Attorneys for Huawei's CFO previewed their arguments for halting USA efforts to extradite her from Canada, citing comments by President Donald Trump to support their view that the case is politically motivated.
The CFO was arrested in December by Canadian authorities at the request of the United States and was charged with bank and wire fraud relating to the American Sanctions levied on Iran.
Meng lawyers said comments by Trump, who told Reuters the charges against Meng could be dropped if that would help China trade talks, disqualify the United States from pursuing the case further in Canadian courts. She is accused of violating USA sanctions against Iran and defrauding banks by hiding such activities through a Huawei subsidiary.
Huawei said in a statement on Wednesday that the criminal case against Meng was "guided by political considerations and tactics, not by the rule of law".
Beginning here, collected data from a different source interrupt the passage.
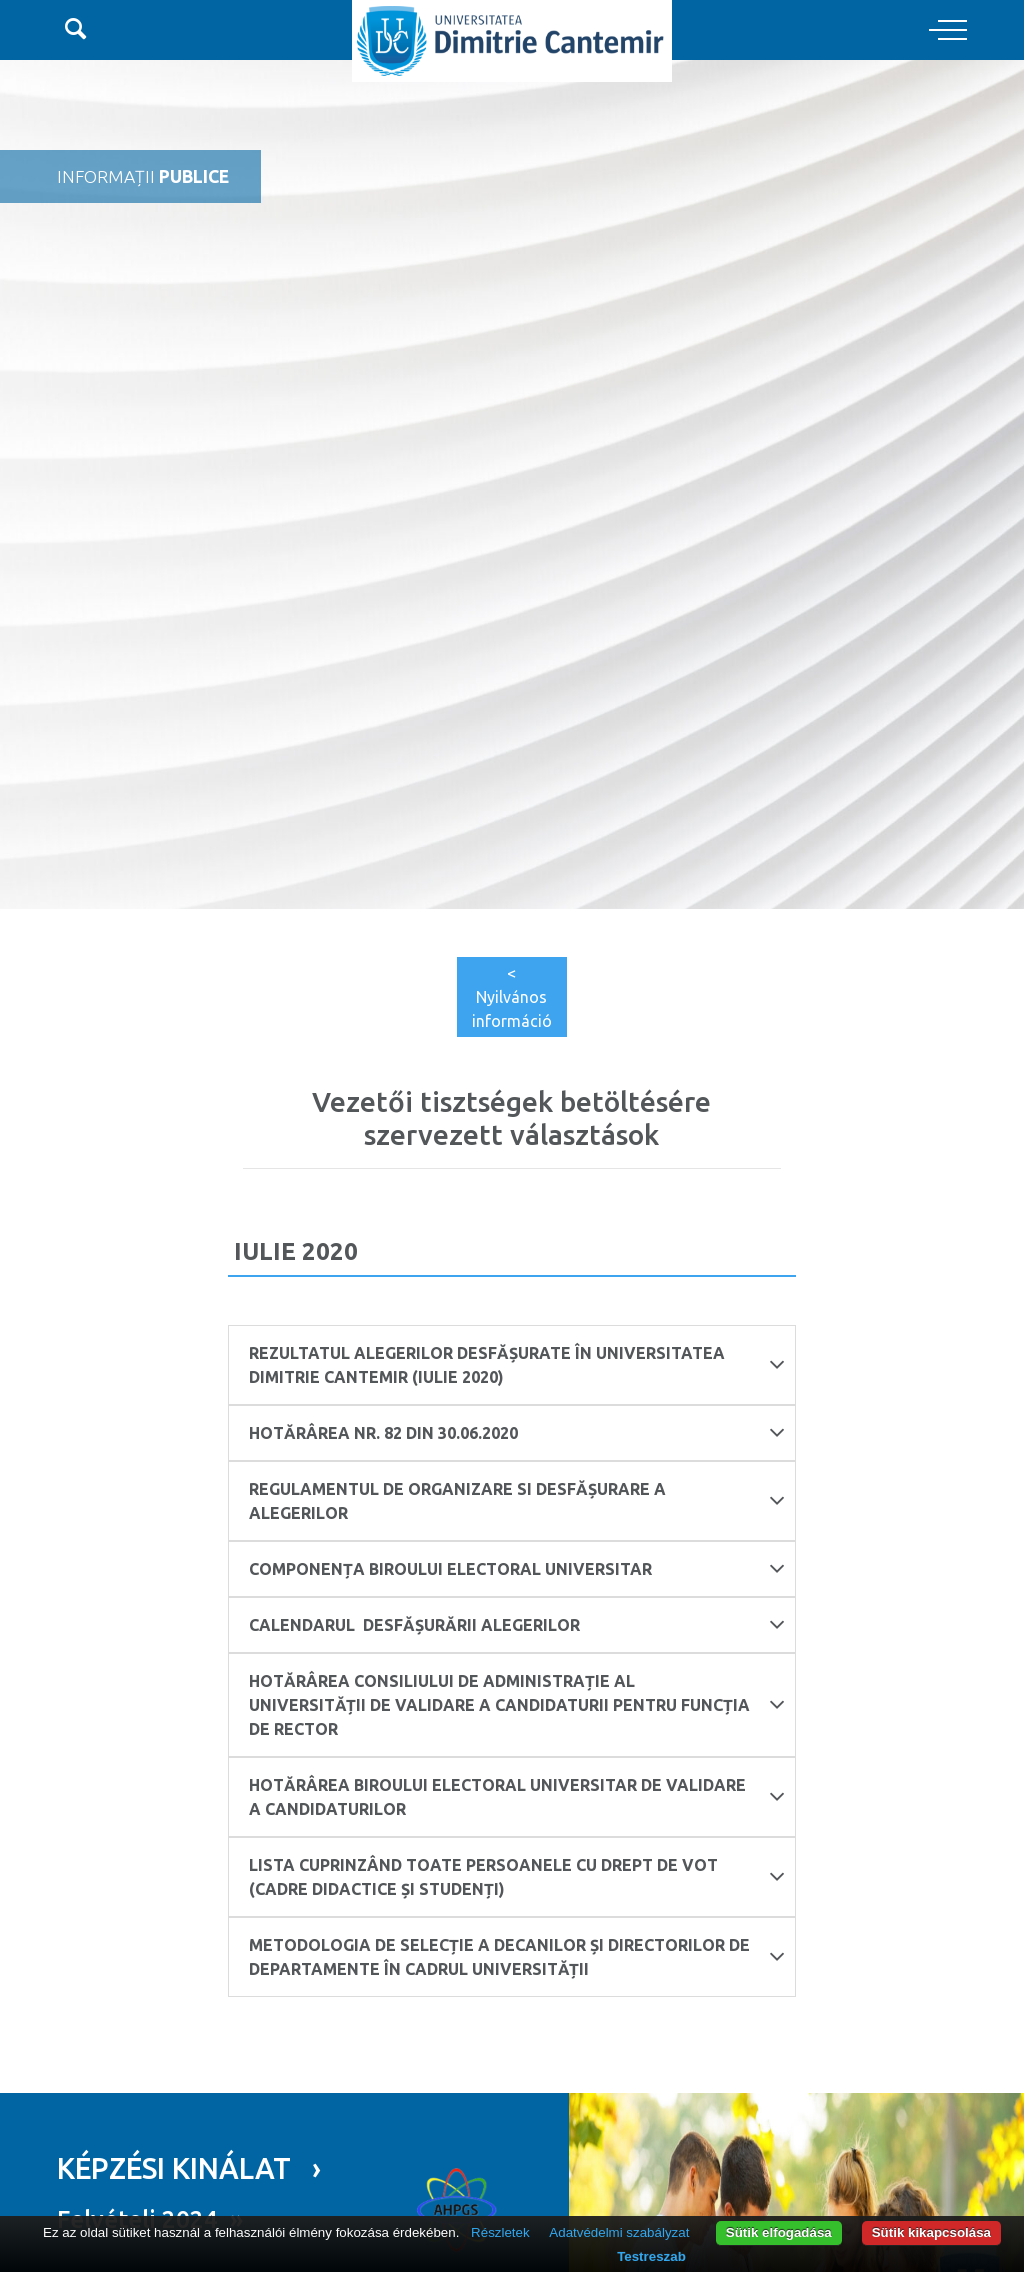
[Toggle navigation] (948, 31)
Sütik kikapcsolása (931, 2232)
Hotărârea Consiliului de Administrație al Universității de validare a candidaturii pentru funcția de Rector (517, 1705)
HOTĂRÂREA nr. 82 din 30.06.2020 (517, 1432)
Following her arrest, China detained former Canadian diplomat Michael Kovrig and Canadian businessman Michael Spavor in what observers saw as retaliation. Those matters must be dealt with first before extradition hearings can begin, her defense has said.
A Huawai official said Wednesday that Meng's financial activities were done openly and with the full knowledge of the banks.
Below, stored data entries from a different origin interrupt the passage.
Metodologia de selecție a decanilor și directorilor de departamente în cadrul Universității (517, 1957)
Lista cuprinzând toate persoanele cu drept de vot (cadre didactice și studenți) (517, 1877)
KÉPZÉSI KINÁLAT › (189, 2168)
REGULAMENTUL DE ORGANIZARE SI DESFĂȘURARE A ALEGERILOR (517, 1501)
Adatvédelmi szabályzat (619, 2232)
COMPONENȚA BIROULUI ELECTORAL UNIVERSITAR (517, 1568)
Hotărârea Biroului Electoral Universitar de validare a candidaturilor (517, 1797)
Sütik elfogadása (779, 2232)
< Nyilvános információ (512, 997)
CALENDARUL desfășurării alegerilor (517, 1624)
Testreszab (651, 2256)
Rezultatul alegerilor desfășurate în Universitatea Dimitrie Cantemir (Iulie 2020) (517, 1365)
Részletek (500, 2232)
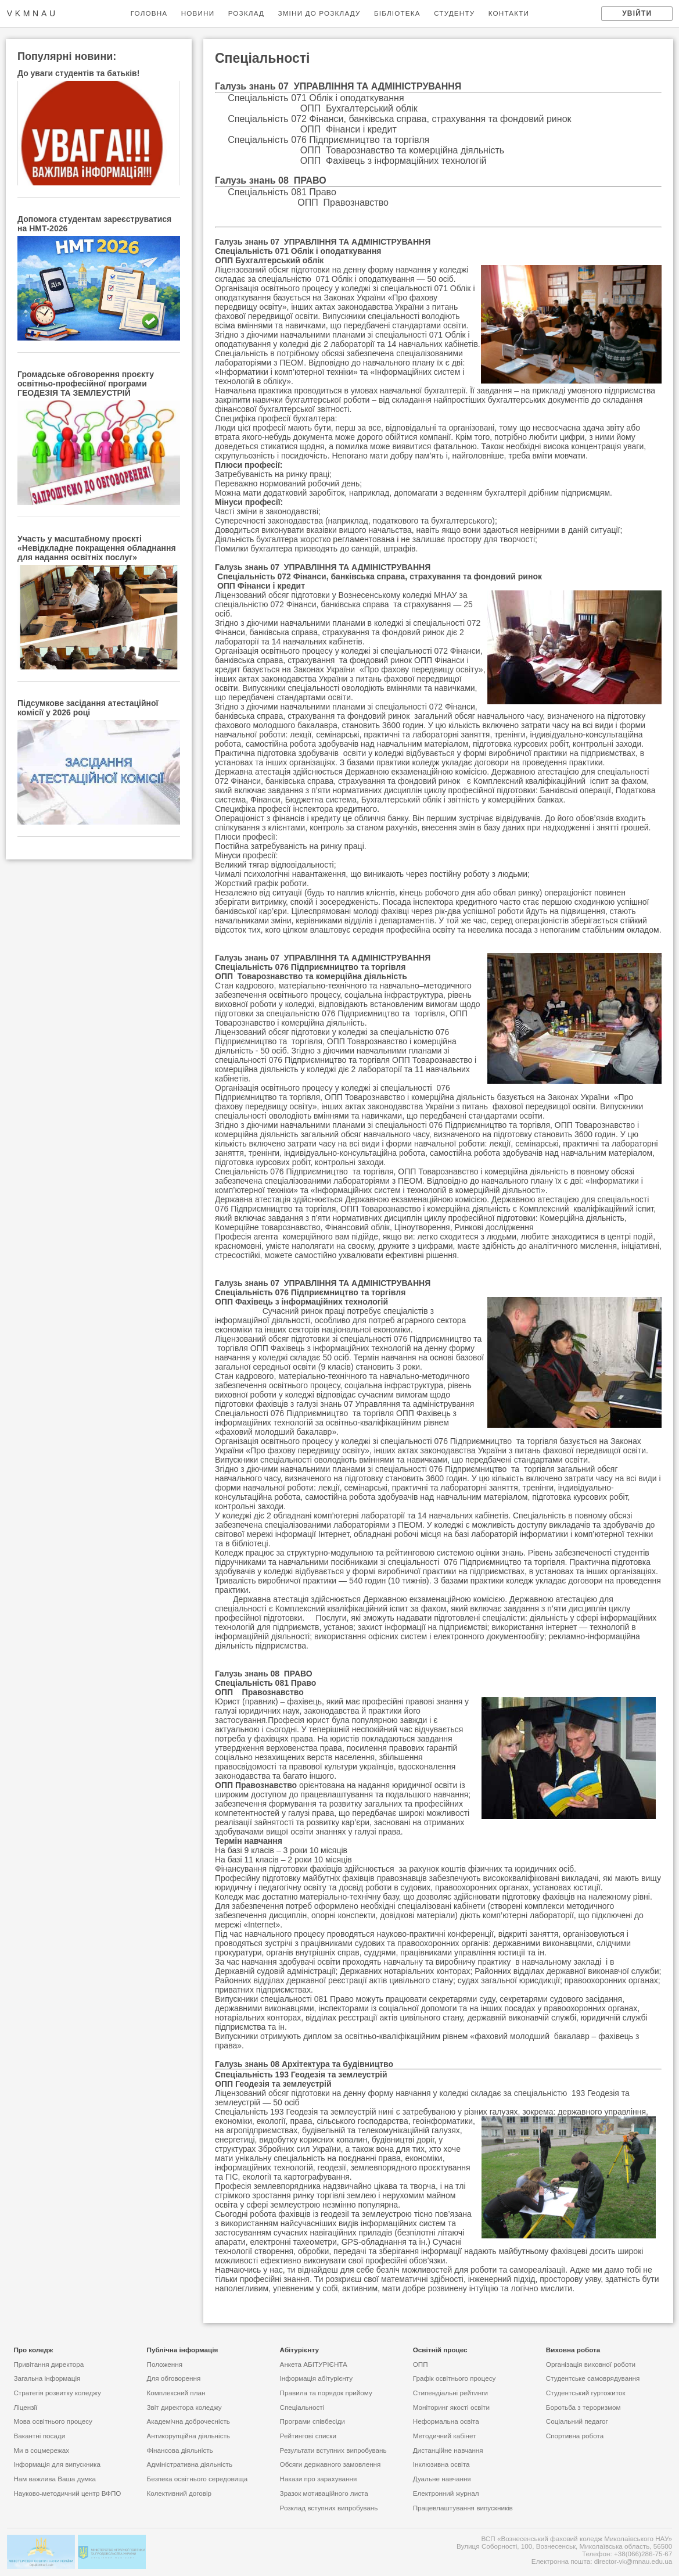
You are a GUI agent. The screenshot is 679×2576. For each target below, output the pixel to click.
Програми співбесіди (312, 2421)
An executive at China's biggest telecommunications firm, Meng was released on C$10 million ($7.4 million) bail in December and is living with her husband and youngest daughter at one of the family's two luxury homes in Vancouver.
VANCOUVER-Future court dates for Huawei executive Meng Wanzhou were set in a Vancouver court today, and the judge also allowed her to move to one of her homes in a more upscale area.
They also refuted the principal accusation that Meng misrepresented to USA banks Huawei's business dealings in Iran. Days after Canada launched the extradition process against Meng in March, China announced it suspected Kovrig of spying and stealing state secrets.
Benjamin Howes, vice-president of media affairs at Huawei, said in a statement that Meng intends to apply to the court for a stay of the extradition proceedings. However, Canada does not impose sanctions on financial services in relation to Iran.
The allegations against Meng are based on violations of USA sanctions against Iran, but Canada does not impose sanctions on financial services in relation to Iran, and because of this, the allegation she faces is not a crime in Canada, he said.
She arrived at court, wearing an elegant full-length black and gray weave-pattern dress, with the ankle monitor prominently visible.
Huawei is also in the USA crosshairs as Washington seeks to convince Western nations to shun the telecom firm over security concerns. She will next appear in court on September 23, when her defence will make more applications for further disclosure surrounding her arrest at the airport.
There has also been economic pressure - China has halted Canadian canola imports and suspended the permits of two major pork producers amid the dispute.
Meng has also filed a lawsuit against the Canadian government, alleging procedural errors by officers who arrested her.